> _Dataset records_
——

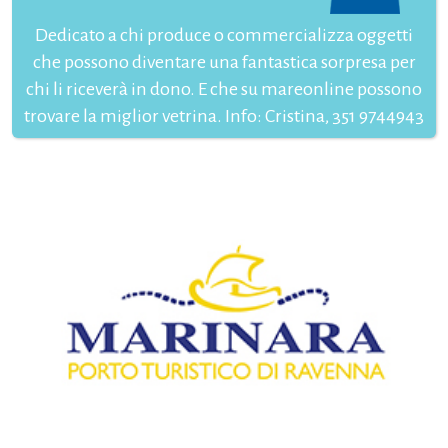
Dedicato a chi produce o commercializza oggetti
che possono diventare una fantastica sorpresa per
chi li riceverà in dono. E che su mareonline possono
trovare la miglior vetrina. Info: Cristina, 351 9744943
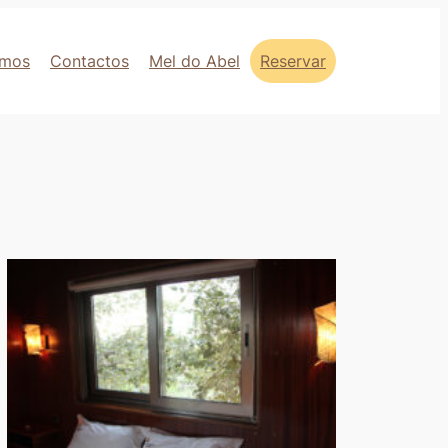
mos
Contactos
Mel do Abel
Reservar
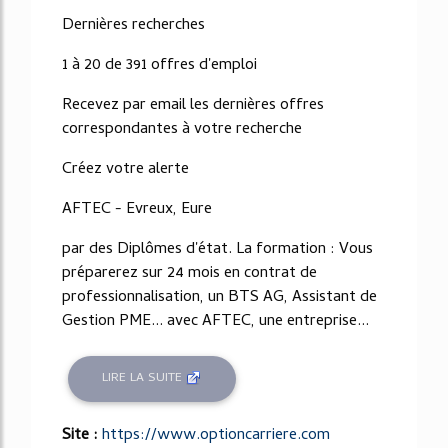
Dernières recherches
1 à 20 de 391 offres d'emploi
Recevez par email les dernières offres
correspondantes à votre recherche
Créez votre alerte
AFTEC - Evreux, Eure
par des Diplômes d'état. La formation : Vous
préparerez sur 24 mois en contrat de
professionnalisation, un BTS AG, Assistant de
Gestion PME... avec AFTEC, une entreprise...
LIRE LA SUITE
Site :
https://www.optioncarriere.com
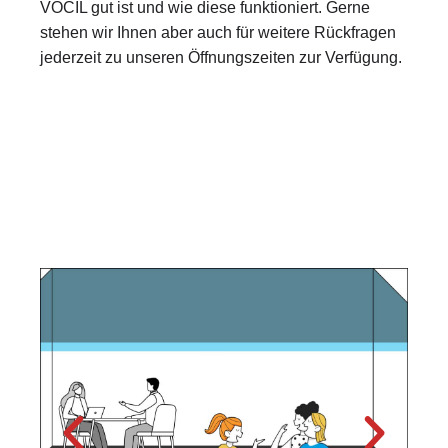
VOCIL gut ist und wie diese funktioniert. Gerne
stehen wir Ihnen aber auch für weitere Rückfragen
jederzeit zu unseren Öffnungszeiten zur Verfügung.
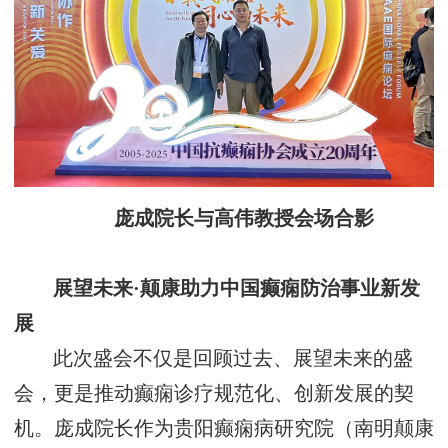
庞成院长与高伟教授会场合影
展望未来
·颠康
助力中国癫痫防治事业
新发
展
此次盛会不仅是回顾过去、展望未来的盛
会，更是推动癫痫诊疗规范化、创新发展的契
机。庞成院长作为贵阳癫痫病研究院（南明颠康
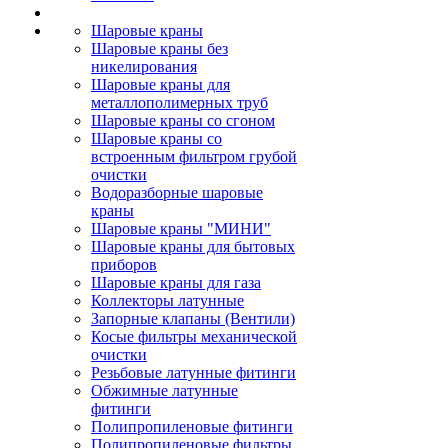
Шаровые краны
Шаровые краны без
никелирования
Шаровые краны для
металлополимерных труб
Шаровые краны со сгоном
Шаровые краны со
встроенным фильтром грубой
очистки
Водоразборные шаровые
краны
Шаровые краны "МИНИ"
Шаровые краны для бытовых
приборов
Шаровые краны для газа
Коллекторы латунные
Запорные клапаны (Вентили)
Косые фильтры механической
очистки
Резьбовые латунные фитинги
Обжимные латунные
фитинги
Полипропиленовые фитинги
Полипропиленовые фильтры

——

Your copy should repeat each entry above exactly but contain no pictures.

Dedicato a chi produce o commercializza oggetti
che possono diventare una fantastica sorpresa per
chi li riceverà in dono. E che su mareonline possono
trovare la miglior vetrina. Info: Cristina, 351 9744943
mos
Contactos
Mel do Abel
Reservar
Dernières recherches
1 à 20 de 391 offres d'emploi
Recevez par email les dernières offres
correspondantes à votre recherche
Créez votre alerte
AFTEC - Evreux, Eure
par des Diplômes d'état. La formation : Vous
préparerez sur 24 mois en contrat de
professionnalisation, un BTS AG, Assistant de
Gestion PME... avec AFTEC, une entreprise...
LIRE LA SUITE
Site :
https://www.optioncarriere.com
VOCIL gut ist und wie diese funktioniert. Gerne
stehen wir Ihnen aber auch für weitere Rückfragen
jederzeit zu unseren Öffnungszeiten zur Verfügung.
庞成院长与高伟教授会场合影
展望未来
·颠康
助力中国癫痫防治事业
新发
展
此次盛会不仅是回顾过去、展望未来的盛
会，更是推动癫痫诊疗规范化、创新发展的契
机。庞成院长作为贵阳癫痫病研究院（南明颠康
Шаровые краны
Шаровые краны без
никелирования
Шаровые краны для
металлополимерных труб
Шаровые краны со сгоном
Шаровые краны со
встроенным фильтром грубой
очистки
Водоразборные шаровые
краны
Шаровые краны "МИНИ"
Шаровые краны для бытовых
приборов
Шаровые краны для газа
Коллекторы латунные
Запорные клапаны (Вентили)
Косые фильтры механической
очистки
Резьбовые латунные фитинги
Обжимные латунные
фитинги
Полипропиленовые фитинги
Полипропиленовые фильтры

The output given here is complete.